Em resposta a senadora Simone Tebet, Luís Miranda protagonizou um verdadeiro desabafo na sessão da CPI no último dia 25 de junho. Disse que os senadores não sabiam o que ele ia “passar” por apontar um presidente “que todo mundo defende como uma pessoa correta, honesta, que sabe que tem algo errado, ele sabe o nome, ele sabe quem é”. E ainda completou questionando: “Que presidente é esse que tem medo de quem está fazendo algo errado? De quem desvia dinheiro?”.

Nas vezes que apareceu em público para comentar o episódio, Bolsonaro contornou o teor da conversa. Isso porque há suspeita de que a reunião teria sido gravada pelo parlamentar.  Em entrevista ao site “O Antagonista”, Miranda afirmou que o presidente teria uma “surpresa mágica” se confrontasse sua versão dos fatos.

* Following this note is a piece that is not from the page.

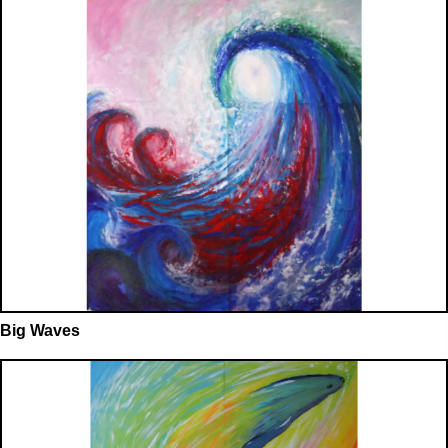
Big Waves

Houve, entretanto, a tentativa de desmoralizar o conteúdo da acusação. Os governistas espalharam que os termos de compra da Coxavin tinham apenas “erros formais” que teriam sido imediatamente corrigidos. A versão não parou de pé diante dos fatos.

Na última terça-feira (29), após parecer da Controladoria-Geral da União, Marcelo Queiroga anunciou a suspensão do contrato. No relatório, o órgão aponta cinco indícios de irregularidades: 1) Tentativa de realização de pagamento antecipado, sem previsão contratual; 2) Possível pagamento por meio de empresa não signatária do contrato; 3) Descumprimento dos prazos contratuais; 4) Justificativa de preço; 5) Manifestação do Ministério da Saúde sobre o inadimplemento da Bharat/Precisa. Ora, se estivesse tudo certo com o contrato, porque tomar essa atitude tão drástica?

Após a decisão do Ministério da Saúde, o Ministério Público Federal e a Polícia Federal também suas próprias investigações. No MPF, o procurador José Rocha Júnior tornou a apuração criminal preliminar em oficial. Já a PF abriu inquérito para analisar as suspeitas de irregularidade, analisando o próprio Ministério da Saúde e demais atos suspeitos.

Mas não ficou só nisso. Durante a semana, a Folha de São Paulo trouxe a denúncia de um tal Luís Paulo Dominguette Pereira, Policial Militar que, nas horas vagas, diz representar uma empresa chamada Davati Medical Supply. Para o jornal, afirmou ter oferecido 400 milhões de doses da vacina da AstraZeneca ao Ministério da Saúde, que topou desde que mediante pagamento de propina de US$ 1 a dose. Segundo Dominguette, a proposta teria sido feita pelo então diretor de Logística do Ministério da Saúde, Renato Dias. Após a publicação da matéria, Dias foi imediatamente exonerado. Em depoimento na CPI, o negociante reafirmou as acusações.

Todos os caminhos parecem levar a Ricardo Barros. Além do que foi relatado pelos irmãos Miranda no caso Covaxin, corre a suspeita de que a indicação e permanência de Renato Dias no Ministério da Saúde tenha sido sob sua orientação. O deputado é influente na pasta desde muito tempo, quando chegou a ser seu titular no governo Michel Temer.

Bolsonaro foi eleito fazendo discurso moralista. Até pouco tempo, batia no peito que não havia caso de corrupção em seu governo. Os fatos recentes o obrigaram a mudar de discurso. Falando para apoiadores na frente do Palácio da Alvorada, disse que não tem como saber o que se passa dentro dos 22 ministérios. Aparentemente não era o caso da Saúde, conforme o relato não desmentido de seu ex-companheiro de motociada.